Tuesday, 19 December 2017

'A Woman of No Importance' at the Vaudeville Theatre

A year of Oscar Wilde plays has started at the Vaudeville Theatre so it was time to jump in and get all Wildean. An additional draw was a cast headed up by Eve Best, Anne Reid and Eleanor Bron with the additional delight of William Gaunt having a small role as a local clergyman (I last saw him play John O'Gaunt, his namesake). With that cast and a Wilde play, what's not to like, especially when we were seated down the front of the stalls with perfect views?

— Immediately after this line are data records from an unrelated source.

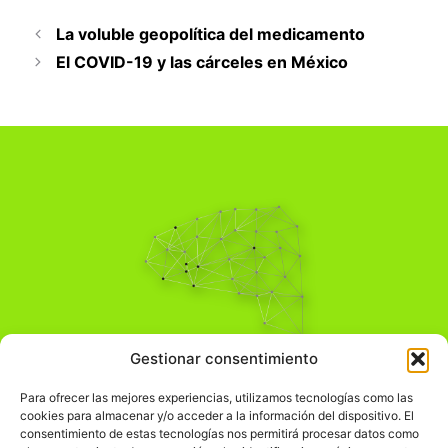
La voluble geopolítica del medicamento
El COVID-19 y las cárceles en México
Pensamiento Crítico
Gestionar consentimiento
Para una acción solidaria.
Comprender el mundo para transformarlo.
Para ofrecer las mejores experiencias, utilizamos tecnologías como las
cookies para almacenar y/o acceder a la información del dispositivo. El
consentimiento de estas tecnologías nos permitirá procesar datos como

The play opens at the country house of Lady Hunstanton who has invited a range of different people in the hops of having an interesting weekend. We have a young lady from America, various members of the aristocracy that seem to go from one country house to the next, a young clerk that Lady Hunstanton has taken an interest in, a politician and various others. A late Victorian play is, of course, full of morality and preaching and very so often you can clearly hear Wilde's Irish views spouted by the young American lady, a cypher for his own views on 'society' and the upper classes.

When Lord Illingworth offers the young clerk, Arbuthnot, a job as his secretary everyone is happy for him. It's a good step, after all. And his mother is invited to join the party for dinner. And that's where the tone changes since Mrs Arbuthnot ran away to live with Lord Illingworth when they were both young but he refused to marry her when she became pregnant. She doesn't want her son to have anything to do with the father who did nothing to help them all those years ago and we see her explain that Lord Illingworth is actually his father. That's where the twists and turns become ever more sharper.

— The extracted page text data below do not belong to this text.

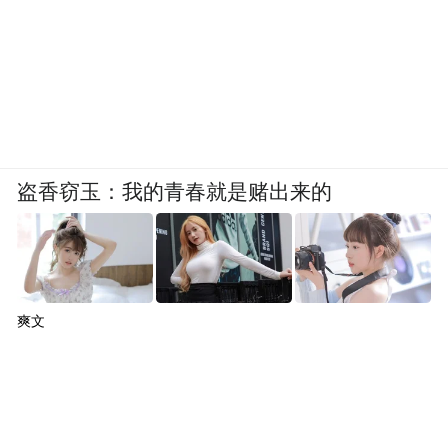
盗香窃玉：我的青春就是赌出来的
爽文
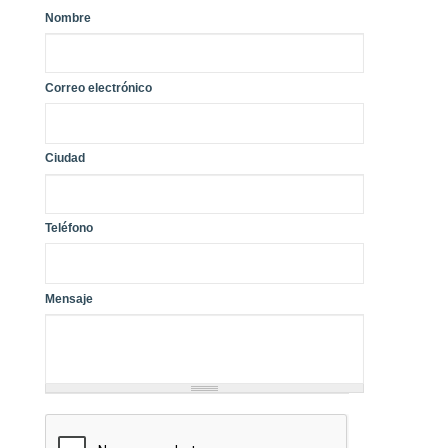
Nombre
*
Nombre
Correo electrónico
*
Correo electrónico
Ciudad
Ciudad
Teléfono
Mensaje
*
Mensaje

It's a very enjoyable production, excellently delivered. Eve Best is a safe pair of hands as the 'woman of no importance', independent and strong whose only flaw seems to be her relationship with her selfish son. The son annoyed me - that's partly the writing of course, but mainly his stupid 'Ed Sheeran' hair style that was all over the place while everyone else was in character. It was a delight to see Eleanor Bron on stage who was imperious and, well, she played Eleanor Bron really well.

A very pleasant surprise was seeing Anne Reid on stage for the first time. Not only did we get a great performance but she came out in-between acts with some of the 'servants' to sing appropriate songs that helped the story move forward and she has a lovely singing voice. She was a friend of Barbara Cook so that's hardly surprising.

Once we got over young Arbuthnot's tantrums at the end of the play he finds a glove in his mother's drawing room, not knowing that Lord Illingworth had visited earlier and his mother had slapped his face with that glove. Her response to the question of whose glove it was was a very satisfying ending when she said it belonged to 'a man of no importance'. Take that!

Well done all, I really enjoyed this production and I'm looking forward to the next one now. Seeing a Wilde play every few months seems like a nice thing to do. Thank you Vaudeville for taking the plunge and committing to a Wilde year!